A package of hybrid-friendly bills passed the Assembly Thursday and will now work their fuel efficient through the upper chamber.
The voting board was green for bills A3651 that provides corporate business tax credits and gross income tax credits for purchase of electric hybrid vehicles. A3650 offers a corporate business credit for installation of the electric charging stations. And AR133 urges the president and Congress to promote hybrid use.
Bill A3651, that provides corporation business tax credits and gross income tax credits for purchase of certain electric or plug-in hybrid electric vehicles was moved by Daniel Benson, (D-14), Hamilton.
Benson said before the meeting that the charge behind his hybrid vehicle bill A3651 was that it provides for a healthy environment and a strong economic climate. “It is ultimately healthy for the nation,” said Benson.
Bill A3650 was approved with a 46-18-13 vote.
A3650, which offers a corporation business tax credit and gross income tax credits for purchase and installation of certain electric vehicle charging stations, was backed by primary sponsor Assemblywoman Connie Wagner, (D-38) of Paramus.
“I am hoping the tax revenue received from implementation and creation of jobs will add to revenue…therefore I project a $500,000 tax credit would incur,” said Wagner on the Assembly floor. “I am hoping it will jumpstart the economy… and looking forward to working with governor to promote new jobs and technology that is safe for the people.”
Republican Budget Officer Declan O’Scanlon (R-12), of Little Silver, questioned Wagner on whether or not the administration would provide for the bill in the upcoming budget.
Wagner said she discuss the program with Gov. Christie, adding a three–year tax credit with a phase out would benefit New Jersey residents right now.
Quickly recalling attending the Worlds Fair, Wagner likened the bill to the fair’s Carousel of Progress. “This is the time we need to get there and I want to see New Jersey in the lead,” she said before the bill was passed.
Bill AR133, which passed 57-17-7, looks to the federal government to assist states in seeing more electric vehicles travel roadways.
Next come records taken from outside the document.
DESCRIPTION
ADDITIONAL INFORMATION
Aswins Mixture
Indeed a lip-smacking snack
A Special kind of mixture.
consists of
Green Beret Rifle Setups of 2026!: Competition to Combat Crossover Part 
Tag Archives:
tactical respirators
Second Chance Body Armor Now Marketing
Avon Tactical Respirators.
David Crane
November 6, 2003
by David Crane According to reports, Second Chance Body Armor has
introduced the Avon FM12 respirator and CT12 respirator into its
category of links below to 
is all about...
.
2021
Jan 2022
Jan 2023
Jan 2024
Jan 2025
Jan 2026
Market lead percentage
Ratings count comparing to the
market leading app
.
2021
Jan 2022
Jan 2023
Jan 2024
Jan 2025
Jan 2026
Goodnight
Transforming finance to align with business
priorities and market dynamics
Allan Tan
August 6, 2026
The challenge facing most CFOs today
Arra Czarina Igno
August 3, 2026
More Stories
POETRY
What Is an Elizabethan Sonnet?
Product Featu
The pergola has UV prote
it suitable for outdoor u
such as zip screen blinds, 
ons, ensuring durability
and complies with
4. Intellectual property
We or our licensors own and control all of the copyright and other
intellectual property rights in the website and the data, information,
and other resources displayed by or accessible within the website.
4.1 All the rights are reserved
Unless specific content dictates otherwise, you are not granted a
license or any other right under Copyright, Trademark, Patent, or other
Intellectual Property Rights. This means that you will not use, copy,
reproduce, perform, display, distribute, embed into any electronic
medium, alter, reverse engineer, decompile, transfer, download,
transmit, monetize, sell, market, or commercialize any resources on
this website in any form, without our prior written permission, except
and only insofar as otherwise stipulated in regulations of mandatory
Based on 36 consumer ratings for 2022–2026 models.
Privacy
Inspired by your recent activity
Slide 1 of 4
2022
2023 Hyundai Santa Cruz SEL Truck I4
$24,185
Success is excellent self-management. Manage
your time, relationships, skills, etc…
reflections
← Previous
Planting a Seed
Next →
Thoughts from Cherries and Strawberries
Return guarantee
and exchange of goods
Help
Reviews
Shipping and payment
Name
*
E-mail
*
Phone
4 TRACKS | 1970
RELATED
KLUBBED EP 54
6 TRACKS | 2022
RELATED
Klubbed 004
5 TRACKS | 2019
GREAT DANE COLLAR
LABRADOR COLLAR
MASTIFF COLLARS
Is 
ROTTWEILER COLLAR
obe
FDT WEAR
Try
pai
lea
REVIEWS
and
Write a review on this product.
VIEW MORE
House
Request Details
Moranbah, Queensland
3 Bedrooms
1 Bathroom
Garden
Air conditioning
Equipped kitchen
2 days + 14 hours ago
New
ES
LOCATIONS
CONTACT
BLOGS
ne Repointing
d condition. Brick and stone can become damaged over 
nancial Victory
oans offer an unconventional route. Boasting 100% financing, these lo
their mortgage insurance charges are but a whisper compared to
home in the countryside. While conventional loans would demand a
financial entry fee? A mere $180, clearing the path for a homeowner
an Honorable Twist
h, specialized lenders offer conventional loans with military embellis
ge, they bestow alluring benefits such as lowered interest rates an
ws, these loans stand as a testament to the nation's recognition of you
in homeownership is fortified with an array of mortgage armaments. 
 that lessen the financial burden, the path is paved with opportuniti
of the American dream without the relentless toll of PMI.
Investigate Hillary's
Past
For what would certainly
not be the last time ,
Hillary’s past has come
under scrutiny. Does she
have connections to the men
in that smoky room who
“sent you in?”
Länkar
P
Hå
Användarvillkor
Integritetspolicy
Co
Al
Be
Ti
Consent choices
The identical bill, SR101, is key in terms of future energy issues, said primary sponsor Sen. Linda Greenstein (D-14), of Plainsboro, earlier this week in the Senate Environment Committee.
Her push to see states receive funding from the government is critical to the health and welfare of New Jersey residents. According to the bill, more than 600,000 missed school days per year and at least 2,300 premature deaths per year are related to global warming, which would be significantly reduced by replacing motor vehicles with electric vehicles.